A review by petermedeiros1988
Bookburners: The Complete Season 1 by Margaret Dunlap, Max Gladstone, Brian Francis Slattery, Mur Lafferty

5.0

I cannot say if Bookburners was the best book I've read this year, but it was definitely the most no-holds-barried fun I've had reading this year, and that's saying something. The "episodic" format, adapted from the audio, makes it highly readable (and also good as something you can sit down, read part of, and then come back to later) and the 800 pages go by MUCH faster than you'd expect. The premise: police officer Sal gets recruited by Vatican-sponsored anti-magic team after her brother is possessed by a demon. And go.

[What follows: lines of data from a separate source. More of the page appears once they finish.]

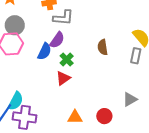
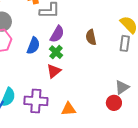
purple semicircle: (57, 40) -> (57, 34), moved
red circle: (104, 116) -> (114, 103), moved
purple cross: (24, 117) -> (36, 101), moved

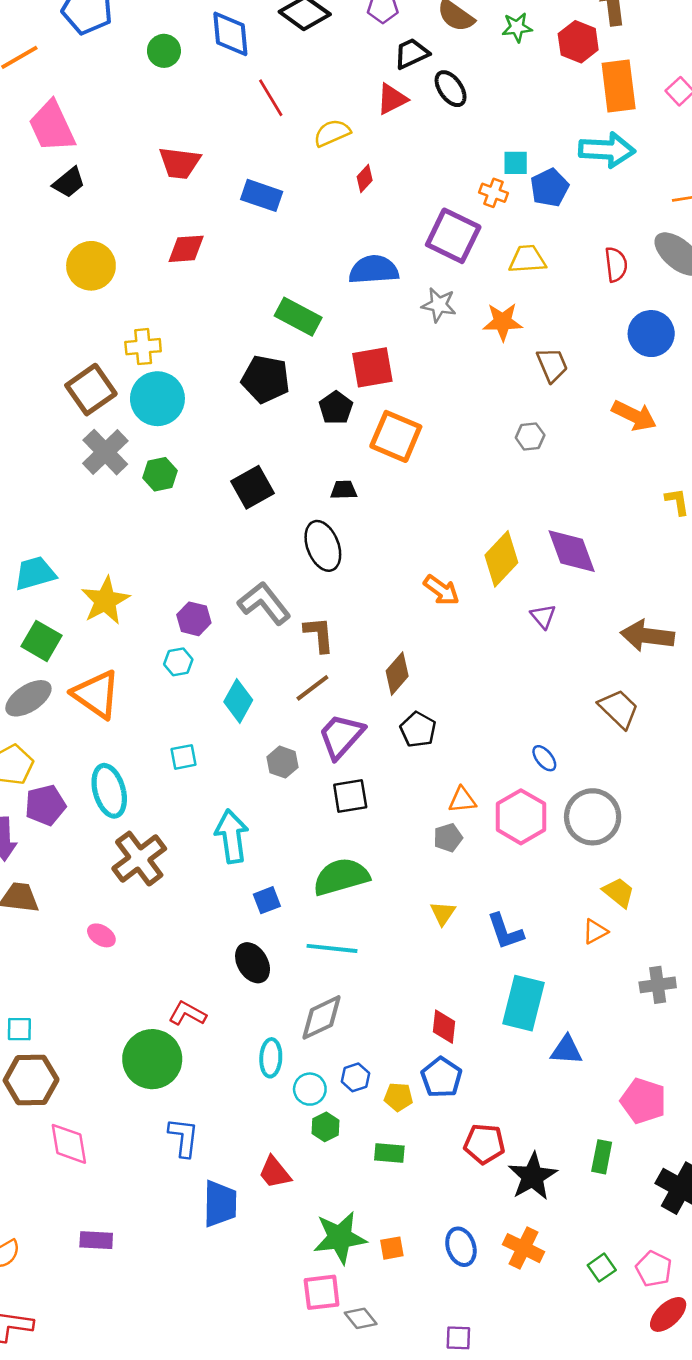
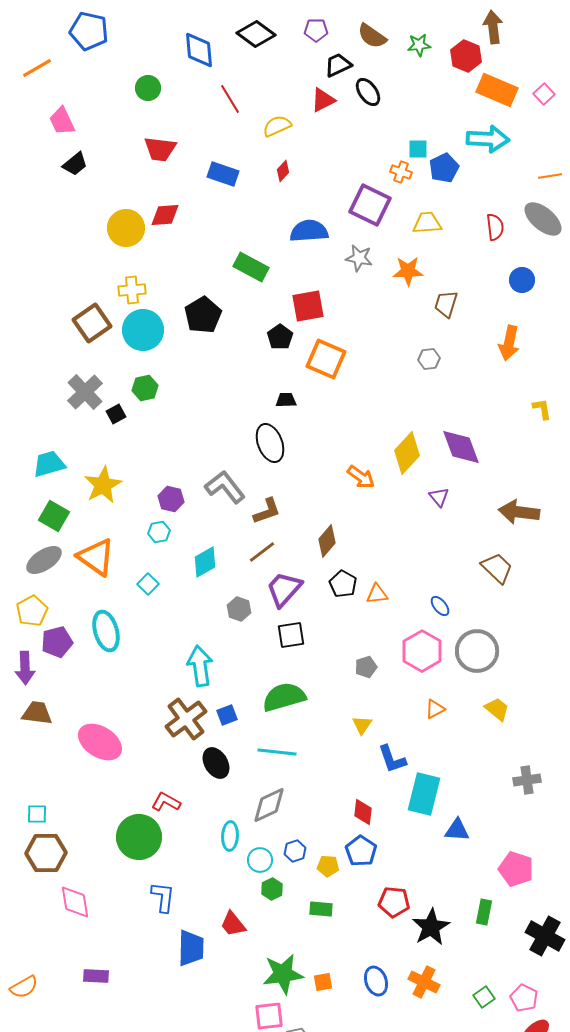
green circle: (164, 51) -> (148, 88), moved
orange rectangle: (619, 86) -> (497, 90), turned -60
pink trapezoid: (52, 126) -> (62, 121), size x0.7
red diamond: (365, 179) -> (283, 171), moved
yellow circle: (91, 266) -> (126, 228), moved
blue circle: (651, 334) -> (522, 280), size x0.7
brown trapezoid: (552, 365) -> (446, 304), turned -140
black pentagon: (266, 379) -> (203, 315), moved, turned 30
orange arrow: (634, 416) -> (509, 343), turned 76
gray cross: (105, 452) -> (85, 392), moved
black square: (253, 487) -> (116, 414), moved, size x0.6
brown L-shape: (319, 634) -> (267, 511), turned 76
cyan diamond: (238, 701) -> (205, 562), turned 32
cyan square: (183, 757) -> (148, 584), moved, turned -35
orange triangle: (462, 800) -> (377, 594), moved
brown cross: (139, 859) -> (186, 719), moved
blue L-shape: (505, 931) -> (392, 759), moved
orange triangle: (595, 931) -> (435, 709), moved
pink ellipse: (101, 935) -> (100, 742), size x2.0

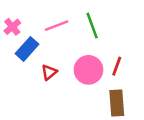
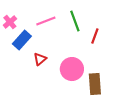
red line: (117, 66) -> (95, 36), moved
pink circle: (88, 70) -> (72, 69), moved

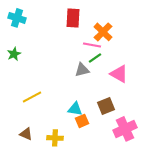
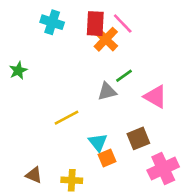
cyan cross: (17, 18) -> (52, 22), moved
orange cross: (103, 32) -> (106, 39), moved
pink line: (92, 45) -> (123, 24), moved, turned 36
yellow line: (32, 97) -> (67, 118), moved
cyan triangle: (75, 109) -> (98, 142), turned 42

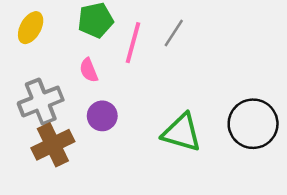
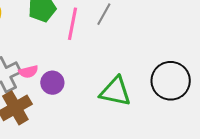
pink semicircle: (89, 70) -> (28, 72), moved, turned -78

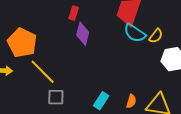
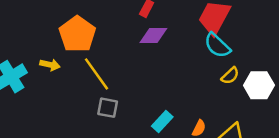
purple diamond: (83, 34) -> (153, 35), turned 65
yellow semicircle: (156, 36) -> (230, 76), moved

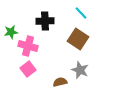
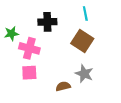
cyan line: (81, 13) -> (85, 13), turned 32
pink square: (28, 69) -> (29, 73), turned 35

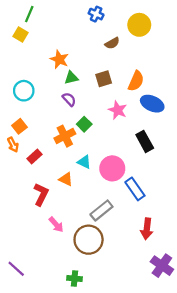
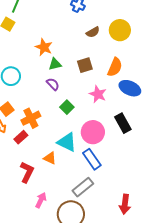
yellow circle: (139, 25) -> (120, 30), moved
orange cross: (65, 136) -> (31, 118), moved
cyan triangle: (84, 162) -> (67, 142), size x1.5
pink circle: (112, 168) -> (93, 132), moved
blue rectangle: (135, 189) -> (92, 159), moved
pink arrow: (56, 225) -> (41, 200), turned -112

One thing the book does REALLY well, both because of its format and its length, is that it lets these characters have high-stakes adventures AND reasonable "downtime" in which they learn more about each other and grow because of it. Normally, when I say that a book is "like a show" or "like a game," I mean it as an insult; I firmly believe books should capitalize on the affordances of text, not to sound pretentious. But this book has great writing AND all the GOOD things about contemporary TV, in terms of pacing and character development. It gives you the time you need to learn about these characters, slowly, so that when you put down the book you can't even figure out exactly when you started to fall in love with Sal and everybody else. If you're a fan of Bioware video games, I think this manages to capture the particularly feel of those games, but with all the best parts of a good dark fantasy book--imagination (and some things left to the imagination), the occasional searing metaphor, an array of compelling POVs--undercut with moments of humor and genuine pathos. It's terrific.